Tracey D. Lawrence: Metaphor is a powerful tool in Old Testament


Tracey Lawrence

Metaphor is a powerful tool in Old Testament poetry. One-third of the Bible can be classified as poetry. Sometimes the rational mind wants to gravitate toward hard facts, but the Lord chose to reveal who He is and who we are in prose that contains metaphor.

While teaching a Psalms class, I realized some of the most familiar psalms were unfamiliar to my students. I wrongly assumed all would be familiar with Psalm 23. Some had a distant remembrance of a grandparent reciting it. Most everyone who had heard it, associated it with funerals.

I asked for honest reactions from their first read. A student asked, “Is God calling us dumb sheep?” Another said, “I grew up knowing stagnant water was contaminated. Why would God lead me by still waters?” A young girl who mentioned her abuse said, “Why would God ever place me in front of my enemies? That does not seem like a protective shepherd.” At this point, I asked the Lord to intervene and help me to lead them through the psalm in a way the metaphors were intended to nourish the reader. Their understanding was based on their experience and understandably so. They just needed a little encouragement to look back and focus on the author’s worldview a bit, which is quite different than a 21st-century perspective.

In modern Bible translations, brilliant scholars are trying to help us with the meaning by providing more than what is in the text. Such decisions are made for sound reasons. Therefore, it’s helpful to compare the original Hebrew translation with the English.

To further complicate matters, body symbolism in Hebrew poetry does not match the Western understanding. For example, in ancient Israel, when one thought of an organ, one thought automatically of its abilities and activities all at once. This isn’t true for us. When we use heart in a poetic sense, it expresses emotions. For the Hebrew, it was the epicenter of all of life, intents, intellect and will.

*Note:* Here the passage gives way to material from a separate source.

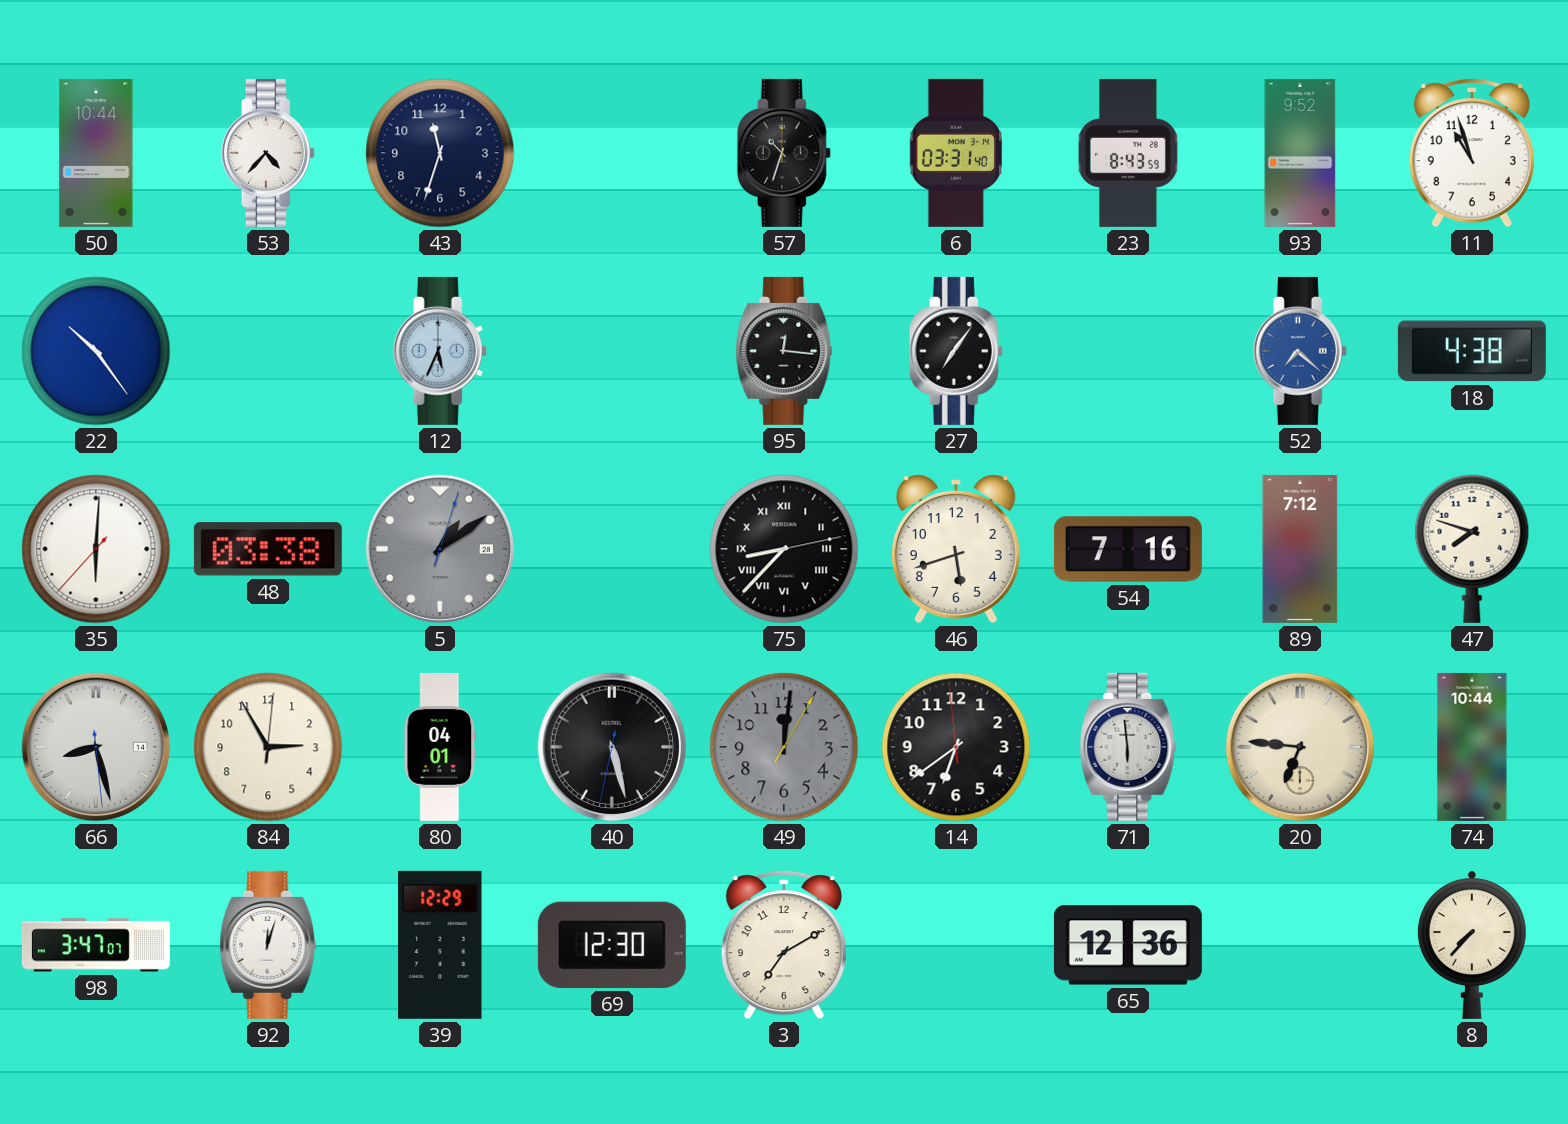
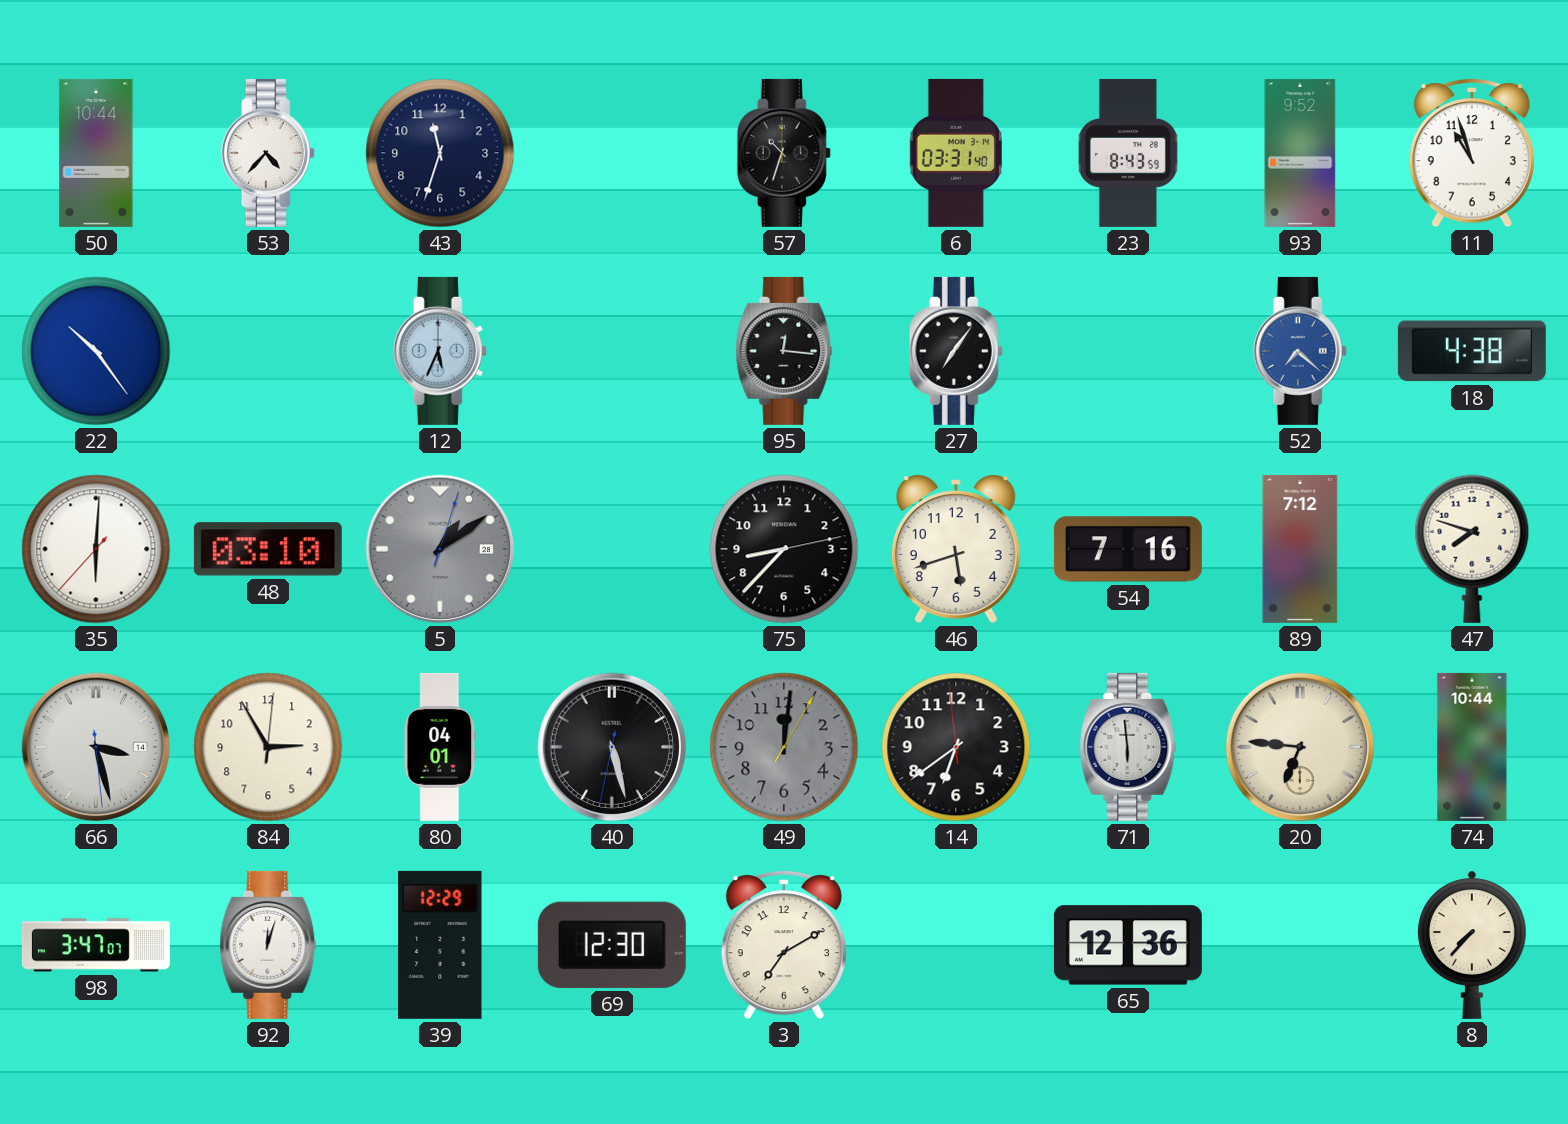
48: 03:38 -> 03:10
75 numerals: Roman -> Arabic
66: 8:27 -> 3:27
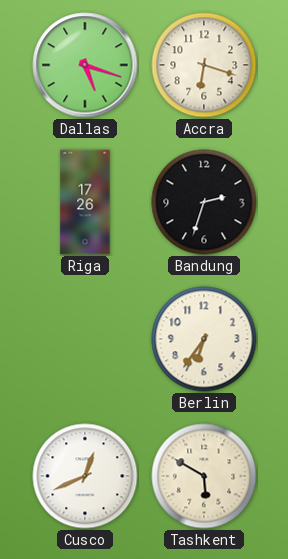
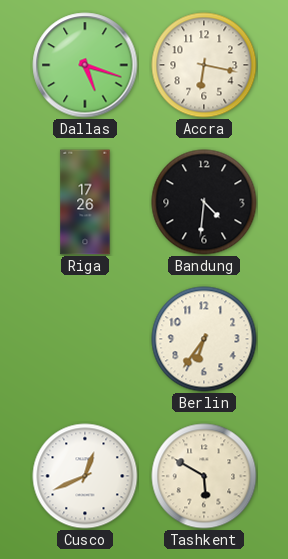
Accra: 6:18 -> 6:17
Bandung: 2:33 -> 4:31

In the case of Psalm 23:3, the English translation reads, “He restores my soul,” which is a good translation. But if you take it literally in Hebrew it reads, “My throat, He brings back.” For us Westerners, what does that mean? Nephesh is a Hebrew word that can be translated “soul” or “throat.” In poetry, throat is a more accurate metaphor. The throat is what gives life and breath to the person. It allows the soul to live. It’s not just the visible body part, but where hunger is satisfied and thirst is quenched. Good and bad flow from the throat. It is where breath turns to an audible language to praise the Lord. The Greco-Roman world severed the wholeness of a person and made divisions between the soul and the body. But in Jewish and Christian thought, resurrection of a person includes both body and soul together. The cohesiveness of the person is bound up together.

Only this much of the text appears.